Porta was born in Milan to Giuseppe Porta and Violante Gottieri, a merchant family. He studied in Monza until 1792 and then in the Seminario of Milan. In 1796, the Napoleonic Warspushed Porta to find a job in Venice and he remained there until 1799. From 1804 until his death, Porta worked as government employee, although he would have been pleased to keep on studying. In 1806, he married Vincenza Prevosti. He died in Milan in January 1821 from an attack of gout and was buried in the Church of San Gregorio. His tomb was subsequently lost, but his tombstone Is still conserved in the vault of San Gregorio church, in Milan.
Works
Porta began to write poems in 1790, although few of them were published before 1810. In 1804-1805 he worked at a Milanese translation of the Divine Comedy, which he, however, left unfinished. In these years the progressive group that formed round him and called themselves the "Cameretta Portiana" included Giuseppe Bossi, who painted a group portrait of four Amici della Cameretta Portiana. In 1810, Brindisi de Meneghin all'Ostaria was published. This was one of many works by Porta featuring Meneghino.
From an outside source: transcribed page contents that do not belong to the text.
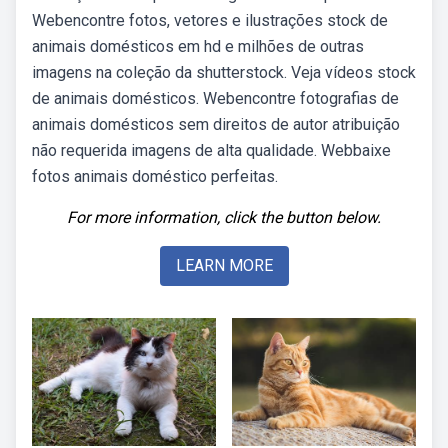
Webencontre fotos, vetores e ilustrações stock de
animais domésticos em hd e milhões de outras
imagens na coleção da shutterstock. Veja vídeos stock
de animais domésticos. Webencontre fotografias de
animais domésticos sem direitos de autor atribuição
não requerida imagens de alta qualidade. Webbaixe
fotos animais doméstico perfeitas.
For more information, click the button below.
LEARN MORE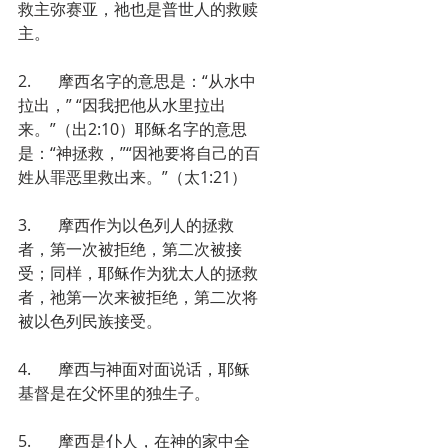
救主弥赛亚，祂也是普世人的救赎
主。
2.	摩西名字的意思是：“从水中
拉出，” “因我把他从水里拉出
来。”（出2:10）耶稣名字的意思
是：“神拯救，”“因祂要将自己的百
姓从罪恶里救出来。”（太1:21）
3.	摩西作为以色列人的拯救
者，第一次被拒绝，第二次被接
受；同样，耶稣作为犹太人的拯救
者，祂第一次来被拒绝，第二次将
被以色列民族接受。
4.	摩西与神面对面说话，耶稣
基督是在父怀里的独生子。
5.	摩西是仆人，在神的家中全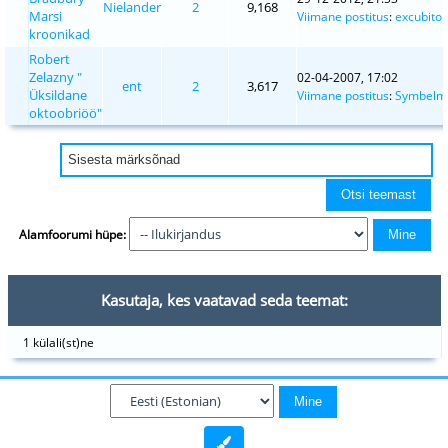
Nielander
2
9,168
Marsi
Viimane postitus
:
excubitor
kroonikad
Robert
Zelazny "
02-04-2007, 17:02
ent
2
3,617
Üksildane
Viimane postitus
:
Symbelm
oktoobriöö"
Alamfoorumi hüpe:
Kasutaja, kes vaatavad seda teemat:
1 külali(st)ne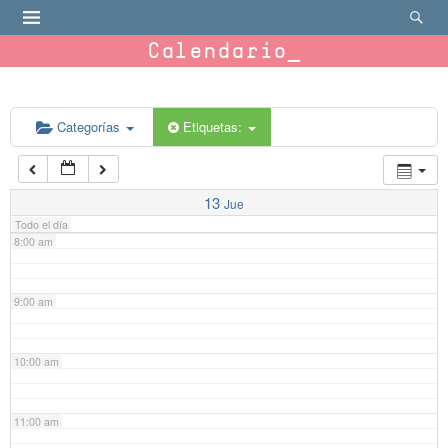
4:00 am
Calendario
5:00 am
6:00 am
Categorías
Etiquetas:
7:00 am
13
Jue
Todo el día
8:00 am
9:00 am
10:00 am
11:00 am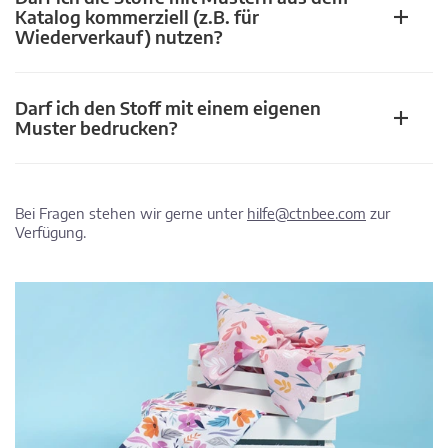
Katalog kommerziell (z.B. für
Wiederverkauf) nutzen?
Darf ich den Stoff mit einem eigenen
Muster bedrucken?
Bei Fragen stehen wir gerne unter
hilfe@ctnbee.com
zur
Verfügung.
His best season began two years later, with Desgrazzi de Giovannin Bongee. His works can be divided into three categories: works against superstition and religious hypocrisy, descriptions of vivid Milanese popular characters, and political works. The first one includes Fraa Zenever, On Miracol, Fraa Diodatt, La mia povera nonna la gh'aveva. His political satires were mainly sonnets, such as Paracar che scappee de Lombardia, E daj con sto chez-nous, ma sanguanon , Marcanagg i politegh secca ball, Quand vedessev on pubblegh funzionari. Porta satirized the upcoming new Milanese aristocracy, too, in La nomina del cappellan, making a parody of the episode of the "vergine cuccia" in Il Giorno , by Giuseppe Parini. His best works are probably those portraying the Milanese popular life, with the collections Olter desgrazzi de Giovannin Bongee , El lament del Marchionn di gamb avert and what is generally considered his masterwork, La Ninetta del Verzee, a meaningful and heartbreaking monologue/confession of a prostitute. In 1816 Porta joined the Romantic literarian movement, obviously in his own way: in the very last strophe, he called himself a dumb, meaning instead the opposite. But see the following issue.
Curiosity
It was in honor of Carlo Porta that Alessandro Manzoni, the father of the contemporary Italian language, wrote his only poem in the Lombard language, namely: On badee ch’el voeur fà de sapientôn / el se toeu subet via per on badee; / ma on omm de coo ch’el voeur parè minciôn / el se mett anca luu in d'on bell cuntee.